Q: Which photoreceptors are affected first in RP?
A: Rods
Explanation: Peripheral retina involvement.
Q: Visual field defect in RP?
A: Tunnel vision
Explanation: Progressive peripheral loss.
Q: Syndrome: RP + deafness?
A: Usher syndrome
Explanation: Most common syndromic association.

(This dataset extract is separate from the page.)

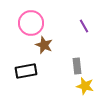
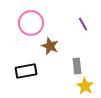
purple line: moved 1 px left, 2 px up
brown star: moved 6 px right, 1 px down
yellow star: rotated 18 degrees clockwise
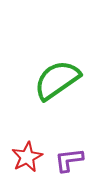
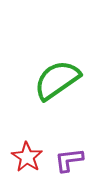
red star: rotated 12 degrees counterclockwise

Q: Key diagnostic test for RP?
A: Electroretinography
Explanation: Shows reduced rod response.
Q: RP + ataxia + ichthyosis?
A: Refsum disease
Explanation: Due to phytanic acid accumulation.
MCQs to test yourself
1.
A patient presents with night blindness and progressive peripheral vision loss. Fundoscopy shows pigment clumping in the retina. What is the most likely diagnosis?
A. Stargardt disease
B. Retinitis pigmentosa
C. Wet macular degeneration
D. Central serous retinopathy
Answer: B
Explanation: Classic triad + night blindness → RP.
2.
Which structure is first affected in retinitis pigmentosa?
A. Cones
B. Bipolar cells
C. Rods
D. Ganglion cells
Answer: C
Explanation: Rod degeneration → early nyctalopia.
3.
Which of the following is NOT a feature of retinitis pigmentosa?
A. Tunnel vision
B. Bone spicule pigmentation
C. Central vision loss early
D. Night blindness
Answer: C
Explanation: Central vision is preserved until late.
4.
A patient with RP also has hearing loss. What is the diagnosis?
A. Bardet-Biedl syndrome
B. Usher syndrome
C. Refsum disease
D. Kearns-Sayre syndrome
Answer: B
Explanation: RP + SNHL = Usher.
5.
Electroretinography in RP shows:
A. Increased cone response
B. Reduced rod response
C. Normal findings
D. Increased ganglion activity
Answer: B
Explanation: Rods affected first.
6.
Which gene therapy is used in RP with RPE65 mutation?
A. Ranibizumab
B. Voretigene neparvovec
C. Bevacizumab
D. Aflibercept
Answer: B
Explanation: First approved gene therapy for retinal dystrophy.
7.
Which of the following is false regarding RP?
A. It is inherited
B. It primarily affects peripheral retina
C. It causes early central vision loss
D. It leads to bone spicule pigmentation
Answer: C
Explanation: Central vision loss occurs late.
8.
Which condition is associated with phytanic acid accumulation and RP?
A. Usher syndrome
B. Refsum disease
C. Bardet-Biedl syndrome
D. Alport syndrome
Answer: B
Explanation: Refsum disease = lipid metabolism disorder.
Summary for quick exam revision
Retinitis pigmentosa is an inherited retinal dystrophy starting with rod degeneration causing night blindness and progressive peripheral field loss (tunnel vision), with the classic fundoscopic hallmark of bone spicule pigmentation in the peripheral retina along with vessel attenuation and optic disc pallor; it is associated with syndromes like Usher and Refsum disease, diagnosed by electroretinography, and managed mainly supportively with emerging gene therapy options.